Unfortunately, there is no way to force the prosecutor's office to pursue a case. There are ways to "encourage" the prosecutor's office to perhaps take another look at the evidence and to review it for prosecution, but at the end of the day a prosecutor will not usually allow themselves to be forced into pursuing a case. One way to do that is to contact your local city or county representative. If they feel crime in their district is not being addressed they will often contact the prosecutor's office to follow up, which may then lead to a case receiving additional scrutiny. The same thing sometimes happens by going to the media. If people outside of the criminal justice system take an interest in a case, particularly in the political or media arena, it will usually at least garner a second look. In addition, unless the prosecutor you spoke with is the head prosecutor, you can try to escalate it up the chain to those with more authority in the prosecutor's office. But there's no official way to make a prosecutor pursue a case.

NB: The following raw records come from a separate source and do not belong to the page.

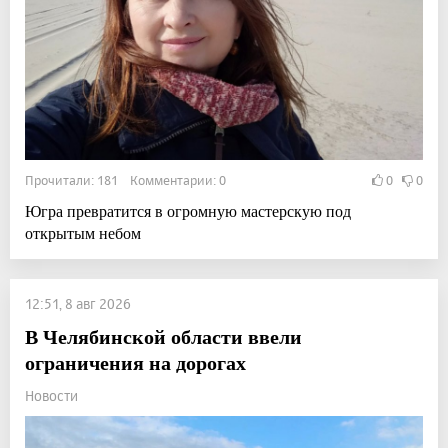
Прочитали: 181 Комментарии: 0
0
0
Югра превратится в огромную мастерскую под
открытым небом
12:51, 8 авг 2026
В Челябинской области ввели
ограничения на дорогах
Новости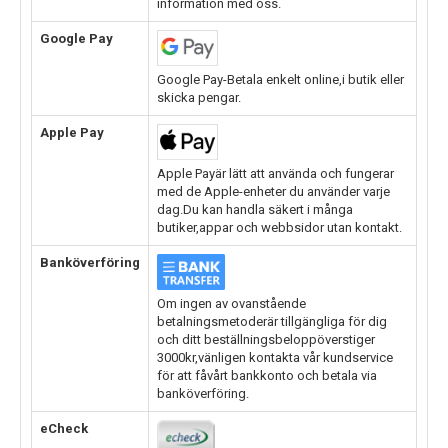
information med oss.
Google Pay
Google Pay-Betala enkelt online,i butik eller
skicka pengar.
Apple Pay
Apple Payär lätt att använda och fungerar
med de Apple-enheter du använder varje
dag.Du kan handla säkert i många
butiker,appar och webbsidor utan kontakt.
Banköverföring
Om ingen av ovanstående
betalningsmetoderär tillgängliga för dig
och ditt beställningsbeloppöverstiger
3000kr,vänligen kontakta vår kundservice
för att fåvårt bankkonto och betala via
banköverföring.
eCheck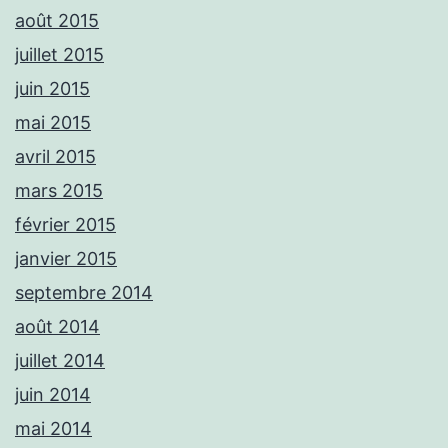
août 2015
juillet 2015
juin 2015
mai 2015
avril 2015
mars 2015
février 2015
janvier 2015
septembre 2014
août 2014
juillet 2014
juin 2014
mai 2014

I understand that you are looking to pursue a criminal charge but you also likely have a civil case against the perpetrator so you may also want to look into a lawsuit.
Customer: replied 4 years ago.
Civil lawyers are reluctant to take on case because abuser has no funds and would not be able to pay even minimal damages - he is heavily in debt. They also point out this would make him lose his job and preclude getting hired from other places in future. So they all shy away - do you have 1) advice for how to approach civil attorneys who counter if no damages to collect, what else would be the point of civil litigation? Second, who is the Manhattan rep / which organizations or individuals would you advise contacting to plead advocacy for case review?
Essentially you will have to find an attorney willing to take the case pro bono then. This is a fairly comprehensive listing of pro bono organizations, including legal aid, and their contact information for the state of New York:

This page lists their practice areas. Some won't handle a case like this but some, particularly the women's organizations, might. You will just have to call around to see if this case fits in with what they handle.

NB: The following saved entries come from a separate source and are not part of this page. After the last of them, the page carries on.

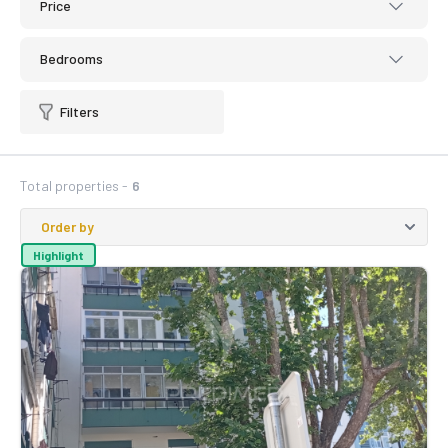
Price
Bedrooms
Filters
Total properties -
6
Highlight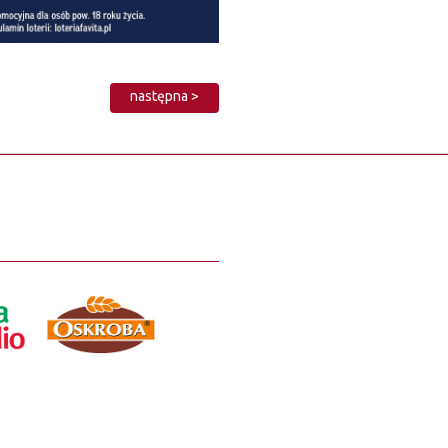
następna >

You can also contact the state bar. Bars usually maintain a list of attorneys that are willing to do pro bono work, so you can ask if they have a referral list for that:

You can also try contacting some victims' service organizations. They may not have the resources to represent you directly but they can likely refer you somewhere or perhaps advocate with the prosecutor's office:
Customer: replied 4 years ago.

I'm sorry I think you misunderstood my question. Paying for a civil attorney is not an issue - assume that funds available are at the millions of dollars level. Any civil attorney in America can be afforded. The problem is that with knowledge that entering such a case will result in the abuser not being able to pay a cent, the case ends negatively in any light. What other purposes can civil litigation serve, beyond monetary compensation. Civil attorney asks: "What do you hope to gain?" It is usually money. I am just trying to understand civil prosecution and the acceptable motivation behind it.

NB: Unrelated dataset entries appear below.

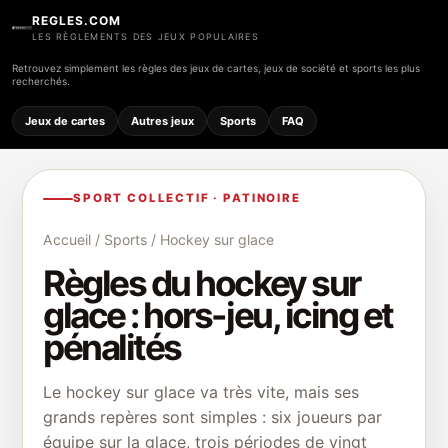
REGLES.COM
LES RÈGLEMENTS DES JEUX POPULAIRES
Retrouvez simplement les règles des jeux de cartes, jeux de société et sports les plus
recherchés.
Jeux de cartes
Autres jeux
Sports
FAQ
SPORT COLLECTIF · PATINOIRE
Accueil
/
Sports
/ Hockey sur glace
Règles du hockey sur
glace : hors-jeu, icing et
pénalités
Le hockey sur glace va très vite, mais ses
grands repères sont simples : six joueurs par
équipe sur la glace, trois périodes de vingt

The primary goal of civil litigation is to obtain money. However, it might have the collateral benefit of improving the chances of criminal prosecution if a civil verdict is given in your favor. While a successful civil case does not guarantee a successful criminal case, because the burden in a civil case is much lower than in a criminal case, a prosecutor may reevaluate the viability of the criminal case if a civil case worked out. In addition, evidence may come out during a civil trial that may bolster a criminal case, particularly if the defendant doesn't get a lawyer and makes the unwise choice to testify. The opposite could also be true, however. If a civil case is lost, then a prosecutor will certainly not take up a criminal case since the burden is even higher, and there is a chance that evidence discrediting the victim may come out. But yes, the primary goal of a civil lawsuit is money (or if the person doesn't have money, to attach their property and garnish wages to pay a judgment).
Customer: replied 4 years ago.

Would it be illegal at any level to knowingly enter into civil litigation if abused parties and their attorney are privy to the fact, from the onset, that there is zero chance of recovering any funds? What other grounds could they initiate civil litigation - what, if any, could be goals which would appropriate a civil case? In this case, it is to influence an impending criminal case as charges are more likely to be brought against abuser in criminal case if civil suit finds him guilty (even though we are aware that the burden of proof is much lower in a civil suit the chance of influence is still there).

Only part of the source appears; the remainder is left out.